▶ [Directions for this task]: Quote the data below in full, please, without altering anything.

▶ [Excerpts from a dataset]:
★ ★ ★ ★ ★

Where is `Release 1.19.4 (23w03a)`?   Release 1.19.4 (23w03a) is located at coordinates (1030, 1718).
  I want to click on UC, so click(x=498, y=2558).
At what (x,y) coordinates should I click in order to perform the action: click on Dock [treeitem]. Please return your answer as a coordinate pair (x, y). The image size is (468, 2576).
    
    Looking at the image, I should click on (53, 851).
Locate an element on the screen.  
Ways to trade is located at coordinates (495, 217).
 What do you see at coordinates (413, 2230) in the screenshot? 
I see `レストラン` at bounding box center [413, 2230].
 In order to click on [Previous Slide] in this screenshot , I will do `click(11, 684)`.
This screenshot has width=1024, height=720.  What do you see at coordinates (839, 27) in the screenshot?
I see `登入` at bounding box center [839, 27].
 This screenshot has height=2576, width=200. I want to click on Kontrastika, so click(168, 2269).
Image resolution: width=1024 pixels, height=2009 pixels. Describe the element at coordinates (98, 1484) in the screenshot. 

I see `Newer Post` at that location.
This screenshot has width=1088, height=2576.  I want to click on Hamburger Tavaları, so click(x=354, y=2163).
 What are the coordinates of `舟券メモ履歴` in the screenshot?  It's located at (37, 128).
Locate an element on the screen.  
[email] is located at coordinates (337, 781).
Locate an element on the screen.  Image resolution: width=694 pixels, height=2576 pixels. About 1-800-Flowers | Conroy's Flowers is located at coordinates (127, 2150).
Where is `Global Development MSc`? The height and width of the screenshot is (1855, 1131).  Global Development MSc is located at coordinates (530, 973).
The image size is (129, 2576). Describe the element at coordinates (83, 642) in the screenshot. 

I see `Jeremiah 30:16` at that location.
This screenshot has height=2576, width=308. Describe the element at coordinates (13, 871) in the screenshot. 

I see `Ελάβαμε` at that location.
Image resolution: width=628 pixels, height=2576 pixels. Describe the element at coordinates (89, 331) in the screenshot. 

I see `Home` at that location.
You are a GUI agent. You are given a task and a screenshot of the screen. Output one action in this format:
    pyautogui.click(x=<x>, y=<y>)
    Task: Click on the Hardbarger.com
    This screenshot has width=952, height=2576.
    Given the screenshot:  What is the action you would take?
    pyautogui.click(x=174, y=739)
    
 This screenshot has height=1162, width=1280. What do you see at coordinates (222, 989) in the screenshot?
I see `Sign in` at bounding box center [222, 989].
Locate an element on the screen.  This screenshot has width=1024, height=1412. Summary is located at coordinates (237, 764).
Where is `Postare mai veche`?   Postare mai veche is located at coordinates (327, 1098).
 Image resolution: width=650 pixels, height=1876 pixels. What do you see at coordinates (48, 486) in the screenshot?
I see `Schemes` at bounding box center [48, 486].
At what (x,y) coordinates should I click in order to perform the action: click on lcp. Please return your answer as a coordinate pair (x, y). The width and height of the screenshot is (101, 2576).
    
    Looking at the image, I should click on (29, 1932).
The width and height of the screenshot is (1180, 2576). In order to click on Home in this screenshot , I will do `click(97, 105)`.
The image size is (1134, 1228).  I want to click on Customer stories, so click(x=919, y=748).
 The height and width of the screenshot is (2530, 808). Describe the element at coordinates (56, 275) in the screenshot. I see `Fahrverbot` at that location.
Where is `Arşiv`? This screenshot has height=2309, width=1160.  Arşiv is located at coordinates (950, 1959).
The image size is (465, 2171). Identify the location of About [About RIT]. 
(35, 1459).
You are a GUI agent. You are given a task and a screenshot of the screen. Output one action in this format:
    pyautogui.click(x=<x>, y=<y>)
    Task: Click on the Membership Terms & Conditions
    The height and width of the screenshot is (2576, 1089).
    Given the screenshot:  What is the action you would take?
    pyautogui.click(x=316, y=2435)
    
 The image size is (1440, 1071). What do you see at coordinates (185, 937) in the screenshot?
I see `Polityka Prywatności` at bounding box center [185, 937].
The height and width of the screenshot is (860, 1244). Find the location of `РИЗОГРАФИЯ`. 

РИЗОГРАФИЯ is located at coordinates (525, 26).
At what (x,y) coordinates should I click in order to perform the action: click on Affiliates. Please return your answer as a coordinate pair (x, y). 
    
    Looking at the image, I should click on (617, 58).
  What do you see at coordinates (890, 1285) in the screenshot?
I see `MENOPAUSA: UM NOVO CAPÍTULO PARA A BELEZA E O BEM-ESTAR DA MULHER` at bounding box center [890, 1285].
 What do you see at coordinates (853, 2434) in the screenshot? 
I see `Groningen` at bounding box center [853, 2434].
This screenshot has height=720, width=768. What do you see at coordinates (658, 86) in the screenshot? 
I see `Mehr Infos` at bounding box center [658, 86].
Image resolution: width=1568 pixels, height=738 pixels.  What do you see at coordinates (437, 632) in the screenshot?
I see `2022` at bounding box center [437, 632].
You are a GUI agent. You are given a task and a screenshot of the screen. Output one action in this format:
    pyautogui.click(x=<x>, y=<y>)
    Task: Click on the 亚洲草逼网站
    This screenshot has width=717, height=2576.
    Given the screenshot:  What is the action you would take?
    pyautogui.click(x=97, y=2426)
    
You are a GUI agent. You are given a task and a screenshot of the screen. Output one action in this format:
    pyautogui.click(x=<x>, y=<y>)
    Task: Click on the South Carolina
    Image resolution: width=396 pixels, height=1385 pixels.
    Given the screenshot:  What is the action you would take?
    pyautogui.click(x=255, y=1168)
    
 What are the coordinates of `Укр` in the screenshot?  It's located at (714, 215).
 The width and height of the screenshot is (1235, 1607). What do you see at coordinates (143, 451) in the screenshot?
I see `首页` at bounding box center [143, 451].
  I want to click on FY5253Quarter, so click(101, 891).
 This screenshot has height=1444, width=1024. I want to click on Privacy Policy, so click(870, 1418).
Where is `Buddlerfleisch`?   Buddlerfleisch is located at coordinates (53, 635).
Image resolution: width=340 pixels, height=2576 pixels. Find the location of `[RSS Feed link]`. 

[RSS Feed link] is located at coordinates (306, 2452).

★ ★ ★ ★ ★

▶ [Answer section]:
Where is `Release 1.19.4 (23w03a)`?   Release 1.19.4 (23w03a) is located at coordinates (1030, 1718).
  I want to click on UC, so click(x=498, y=2558).
At what (x,y) coordinates should I click in order to perform the action: click on Dock [treeitem]. Please return your answer as a coordinate pair (x, y). The image size is (468, 2576).
    
    Looking at the image, I should click on (53, 851).
Locate an element on the screen.  
Ways to trade is located at coordinates (495, 217).
 What do you see at coordinates (413, 2230) in the screenshot? 
I see `レストラン` at bounding box center [413, 2230].
 In order to click on [Previous Slide] in this screenshot , I will do `click(11, 684)`.
This screenshot has width=1024, height=720.  What do you see at coordinates (839, 27) in the screenshot?
I see `登入` at bounding box center [839, 27].
 This screenshot has height=2576, width=200. I want to click on Kontrastika, so click(168, 2269).
Image resolution: width=1024 pixels, height=2009 pixels. Describe the element at coordinates (98, 1484) in the screenshot. 

I see `Newer Post` at that location.
This screenshot has width=1088, height=2576.  I want to click on Hamburger Tavaları, so click(x=354, y=2163).
 What are the coordinates of `舟券メモ履歴` in the screenshot?  It's located at (37, 128).
Locate an element on the screen.  
[email] is located at coordinates (337, 781).
Locate an element on the screen.  Image resolution: width=694 pixels, height=2576 pixels. About 1-800-Flowers | Conroy's Flowers is located at coordinates (127, 2150).
Where is `Global Development MSc`? The height and width of the screenshot is (1855, 1131).  Global Development MSc is located at coordinates (530, 973).
The image size is (129, 2576). Describe the element at coordinates (83, 642) in the screenshot. 

I see `Jeremiah 30:16` at that location.
This screenshot has height=2576, width=308. Describe the element at coordinates (13, 871) in the screenshot. 

I see `Ελάβαμε` at that location.
Image resolution: width=628 pixels, height=2576 pixels. Describe the element at coordinates (89, 331) in the screenshot. 

I see `Home` at that location.
You are a GUI agent. You are given a task and a screenshot of the screen. Output one action in this format:
    pyautogui.click(x=<x>, y=<y>)
    Task: Click on the Hardbarger.com
    This screenshot has width=952, height=2576.
    Given the screenshot:  What is the action you would take?
    pyautogui.click(x=174, y=739)
    
 This screenshot has height=1162, width=1280. What do you see at coordinates (222, 989) in the screenshot?
I see `Sign in` at bounding box center [222, 989].
Locate an element on the screen.  This screenshot has width=1024, height=1412. Summary is located at coordinates (237, 764).
Where is `Postare mai veche`?   Postare mai veche is located at coordinates (327, 1098).
 Image resolution: width=650 pixels, height=1876 pixels. What do you see at coordinates (48, 486) in the screenshot?
I see `Schemes` at bounding box center [48, 486].
At what (x,y) coordinates should I click in order to perform the action: click on lcp. Please return your answer as a coordinate pair (x, y). The width and height of the screenshot is (101, 2576).
    
    Looking at the image, I should click on (29, 1932).
The width and height of the screenshot is (1180, 2576). In order to click on Home in this screenshot , I will do `click(97, 105)`.
The image size is (1134, 1228).  I want to click on Customer stories, so click(x=919, y=748).
 The height and width of the screenshot is (2530, 808). Describe the element at coordinates (56, 275) in the screenshot. I see `Fahrverbot` at that location.
Where is `Arşiv`? This screenshot has height=2309, width=1160.  Arşiv is located at coordinates (950, 1959).
The image size is (465, 2171). Identify the location of About [About RIT]. 
(35, 1459).
You are a GUI agent. You are given a task and a screenshot of the screen. Output one action in this format:
    pyautogui.click(x=<x>, y=<y>)
    Task: Click on the Membership Terms & Conditions
    The height and width of the screenshot is (2576, 1089).
    Given the screenshot:  What is the action you would take?
    pyautogui.click(x=316, y=2435)
    
 The image size is (1440, 1071). What do you see at coordinates (185, 937) in the screenshot?
I see `Polityka Prywatności` at bounding box center [185, 937].
The height and width of the screenshot is (860, 1244). Find the location of `РИЗОГРАФИЯ`. 

РИЗОГРАФИЯ is located at coordinates (525, 26).
At what (x,y) coordinates should I click in order to perform the action: click on Affiliates. Please return your answer as a coordinate pair (x, y). 
    
    Looking at the image, I should click on (617, 58).
  What do you see at coordinates (890, 1285) in the screenshot?
I see `MENOPAUSA: UM NOVO CAPÍTULO PARA A BELEZA E O BEM-ESTAR DA MULHER` at bounding box center [890, 1285].
 What do you see at coordinates (853, 2434) in the screenshot? 
I see `Groningen` at bounding box center [853, 2434].
This screenshot has height=720, width=768. What do you see at coordinates (658, 86) in the screenshot? 
I see `Mehr Infos` at bounding box center [658, 86].
Image resolution: width=1568 pixels, height=738 pixels.  What do you see at coordinates (437, 632) in the screenshot?
I see `2022` at bounding box center [437, 632].
You are a GUI agent. You are given a task and a screenshot of the screen. Output one action in this format:
    pyautogui.click(x=<x>, y=<y>)
    Task: Click on the 亚洲草逼网站
    This screenshot has width=717, height=2576.
    Given the screenshot:  What is the action you would take?
    pyautogui.click(x=97, y=2426)
    
You are a GUI agent. You are given a task and a screenshot of the screen. Output one action in this format:
    pyautogui.click(x=<x>, y=<y>)
    Task: Click on the South Carolina
    Image resolution: width=396 pixels, height=1385 pixels.
    Given the screenshot:  What is the action you would take?
    pyautogui.click(x=255, y=1168)
    
 What are the coordinates of `Укр` in the screenshot?  It's located at (714, 215).
 The width and height of the screenshot is (1235, 1607). What do you see at coordinates (143, 451) in the screenshot?
I see `首页` at bounding box center [143, 451].
  I want to click on FY5253Quarter, so click(101, 891).
 This screenshot has height=1444, width=1024. I want to click on Privacy Policy, so click(870, 1418).
Where is `Buddlerfleisch`?   Buddlerfleisch is located at coordinates (53, 635).
Image resolution: width=340 pixels, height=2576 pixels. Find the location of `[RSS Feed link]`. 

[RSS Feed link] is located at coordinates (306, 2452).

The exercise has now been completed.